Here is an article about an individual in Ontario, Canada, who was the culprit of identify theft through no fault of his own. The government, unable to properly secure sensitive information had his identity stolen. In the article it is stated:

“I don’t want any money — not a dime,” he said. “I just want a new social insurance number so that I can disassociate myself from the fraud and start my life over again.”

Seman said he has been fighting for a new SIN number in writing, in person and on the telephone for five years, but hasn’t been able to get one.

Unfortunately, very hard. This is very difficult and expensive problem, and even trying to solve it will not guarantee a solution. Today, a SIN number is the one thing that connects you the most. Almost any form you send to the government will have your SIN number. This number will be linked with all medical information on procedures that you have had, doctors you have seen, prescriptions you have been given. Financial corporations require it for financial transactions, bank accounts, mortgages, loans, stock trading. It is the key to your credit rating. Companies you work for require so they can submit income and other financial information to the government. This one number links you throughout the government, throughout the medial and financial worlds both in public and private databases and paper file systems. It really is a ‘key’ to finding out everything about you. And that is exactly how it is used.

In order to offer the ability to change your SIN number, the government would have to have a way to change every record in every database both public and private. It would have to be able to change this number on forms and records that have been filled out that are not electronic. If any mistake is made, then information on you is effectively lost. For example, suppose you were rushed to a hospital unconscious from a car accident. From the Identification on you, a drivers license confirmed your identity, which led them to your SIN number. The SIN number permitted the hospital to pull your medial records. Now suppose you had your SIN number changed, and a major medical procedure you had a few years ago at a medical facility did not change the SIN number. That information is now lost and is not available to the medical staff getting ready to treat you in the current emergency situation. One could argue that they can use name, birth date, and other details to find the required information. Although this is somewhat true, it is not as guaranteed as a SIN number. The SIN number is the best assurance of the accuracy of the linking of the information. Is this a bad thing? Maybe or maybe not.

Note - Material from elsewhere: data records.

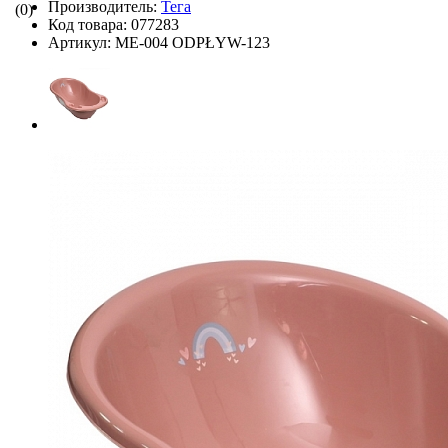
Производитель:
Тега
(0)
Код товара:
077283
Артикул:
ME-004 ODPŁYW-123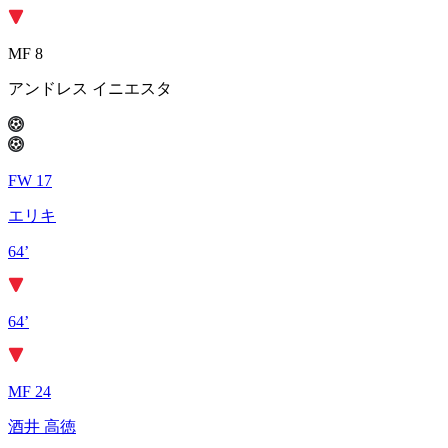
MF 8
アンドレス イニエスタ
FW 17
エリキ
64’
64’
MF 24
酒井 高徳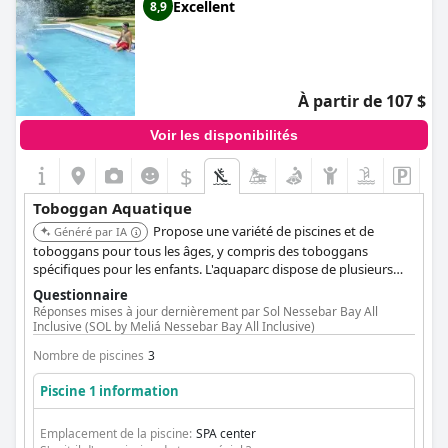
Excellent
8,9
À partir de 107 $
Voir les disponibilités
$
Toboggan Aquatique
Propose une variété de piscines et de
Généré par IA
toboggans pour tous les âges, y compris des toboggans
spécifiques pour les enfants. L'aquaparc dispose de plusieurs
piscines et toboggans, dont le Toboganul mare et le Toboganul
Questionnaire
Rocky River. La zone des toboggans est bien entretenue, offrant
Réponses mises à jour dernièrement par Sol Nessebar Bay All
une expérience de glisse aquatique agréable.
Inclusive (SOL by Meliá Nessebar Bay All Inclusive)
Nombre de piscines
3
Piscine 1 information
Emplacement de la piscine:
SPA center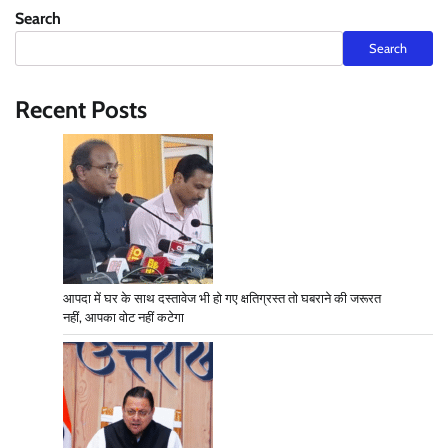
Search
Search
Recent Posts
आपदा में घर के साथ दस्तावेज भी हो गए क्षतिग्रस्त तो घबराने की जरूरत
नहीं, आपका वोट नहीं कटेगा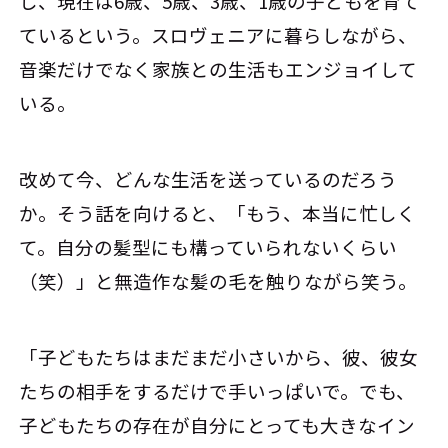
し、現在は6歳、5歳、3歳、1歳の子どもを育て
ているという。スロヴェニアに暮らしながら、
音楽だけでなく家族との生活もエンジョイして
いる。
改めて今、どんな生活を送っているのだろう
か。そう話を向けると、「もう、本当に忙しく
て。自分の髪型にも構っていられないくらい
（笑）」と無造作な髪の毛を触りながら笑う。
「子どもたちはまだまだ小さいから、彼、彼女
たちの相手をするだけで手いっぱいで。でも、
子どもたちの存在が自分にとっても大きなイン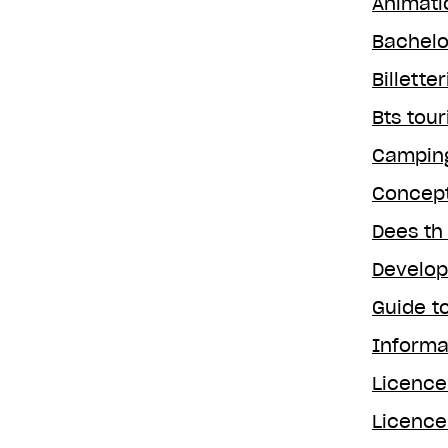
Animati
Bachelo
Billette
Bts tou
Camping
Concept
Dees th
Develop
Guide t
Informa
Licence
Licence 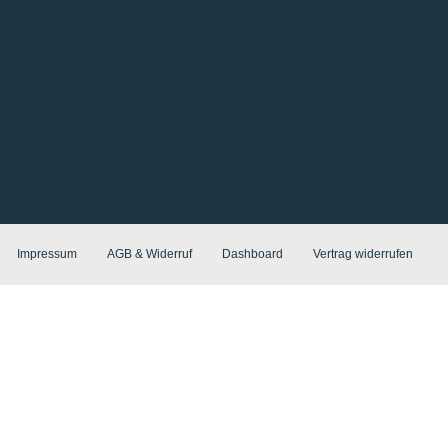
Impressum
AGB & Widerruf
Dashboard
Vertrag widerrufen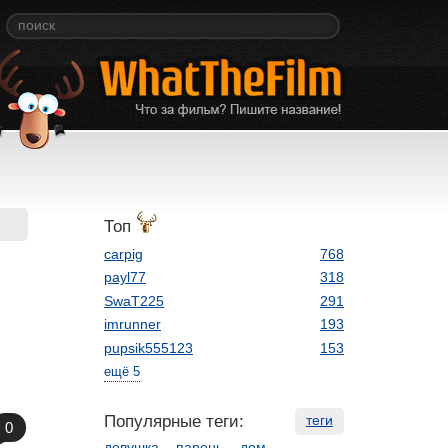
Топ
carpig
768
payl77
318
SwaT225
291
imrunner
193
pupsik555123
153
ещё 5
Популярные теги:
теги
0
девушка
парень
дом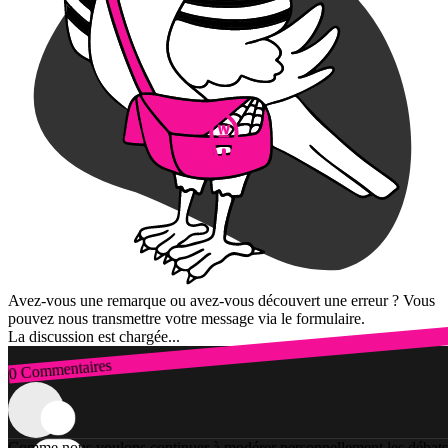
Avez-vous une remarque ou avez-vous découvert une erreur ? Vous
pouvez nous transmettre votre message via le formulaire.
La discussion est chargée...
0 Commentaires
Connexion
Comme nous voulons continuer à modérer personnellement les débats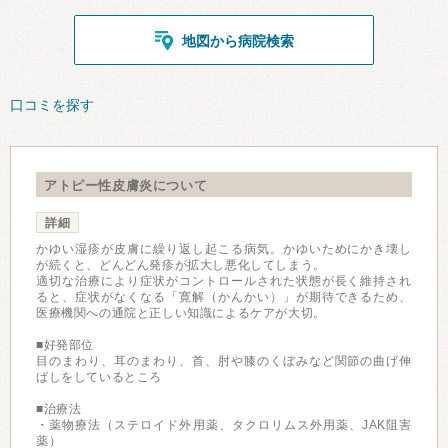
地図から病院検索
口コミを探す
アトピー性皮膚炎について
詳細
かゆい湿疹が皮膚に繰り返し起こる病気。かゆいためにかき壊し
が続くと、どんどん発疹が拡大し悪化してしまう。
適切な治療により症状がコントロールされた状態が長く維持され
ると、症状がなくなる「寛解（かんかい）」が期待できるため、
医療機関への通院と正しい知識によるケアが大切。
■好発部位
目のまわり、耳のまわり、首、肘や膝のくぼみなど関節の曲げ伸
ばしをしているところ
■治療法
・薬物療法（ステロイド外用薬、タクロリムス外用薬、JAK阻害
薬）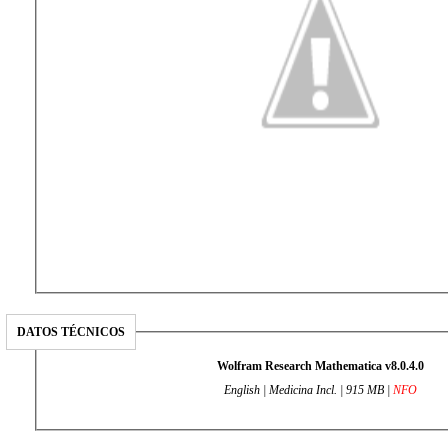
DATOS TÉCNICOS
Wolfram Research Mathematica v8.0.4.0
English | Medicina Incl. | 915 MB |
NFO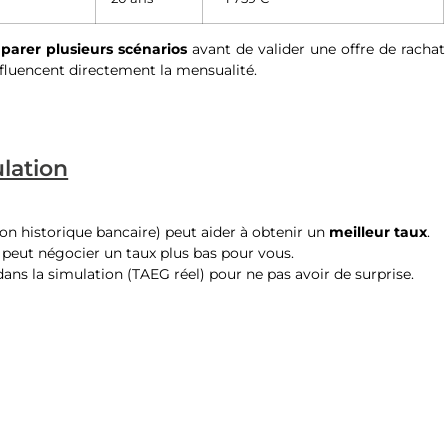
arer plusieurs scénarios
avant de valider une offre de rachat
influencent directement la mensualité.
lation
on historique bancaire) peut aider à obtenir un
meilleur taux
.
r peut négocier un taux plus bas pour vous.
ans la simulation (TAEG réel) pour ne pas avoir de surprise.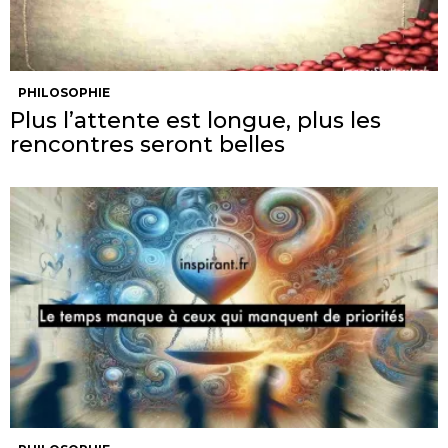
PHILOSOPHIE
Plus l’attente est longue, plus les
rencontres seront belles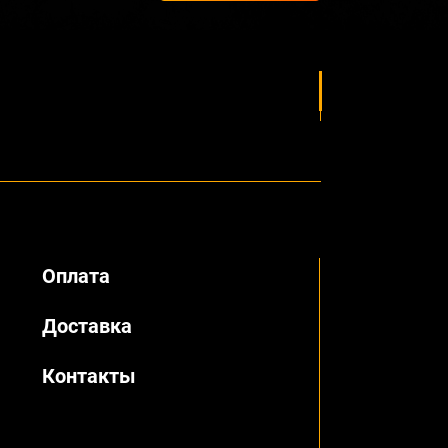
Оплата
Доставка
Контакты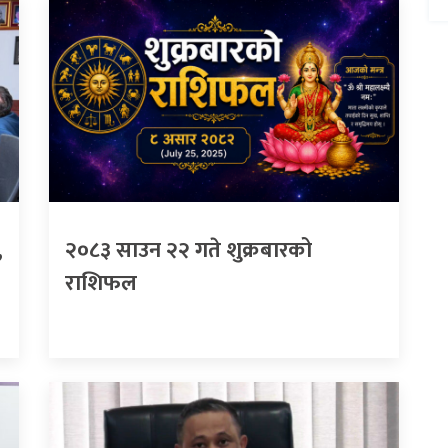
,
२०८३ साउन २२ गते शुक्रबारको
राशिफल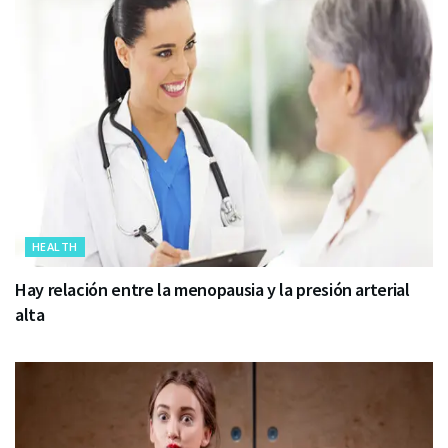
HEALTH
Hay relación entre la menopausia y la presión arterial
alta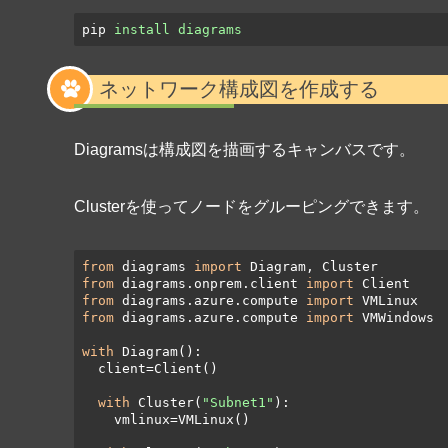
pip
install diagrams
ネットワーク構成図を作成する
Diagramsは構成図を描画するキャンバスです。
Clusterを使ってノードをグルーピングできます。
from
 diagrams 
import
from
 diagrams.onprem.client 
import
from
 diagrams.azure.compute 
import
from
 diagrams.azure.compute 
import
 VMWindows

with
 Diagram():

  client=Client()

with
 Cluster(
"Subnet1"
):

    vmlinux=VMLinux()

The risk of giving individuals the ability to have their SIN number changed is not worth the overall risk or not being able to gather information or missing information by government, law enforcement and any one else looking to obtain details about you. That is why the solution is to give you negligible amounts of money, and offer you free credit report checking. It is easier and much less risky. Currently the number of people that have their identity stolen versus those that don’t is small.

Of course identity theft will only increase and this problem will get worse. Eventually, they will be forced to deal with it on a global scale. There are procedures I believe to obtain a new SIN number. Witness protection program and things of that nature, but these are very few scenarios, few people and are manageable.

Today, the problem is expensive to solve, difficult to solve with no guarantees of not having information lost, and it affects a few minor people’s lives. Government response is unfortunate, but logical. Personally, I don’t agree with it, but until it gets more visibility either by many more people being affected or a few very public people having their identities stolen not much will happen beyond the preventative steps you see today.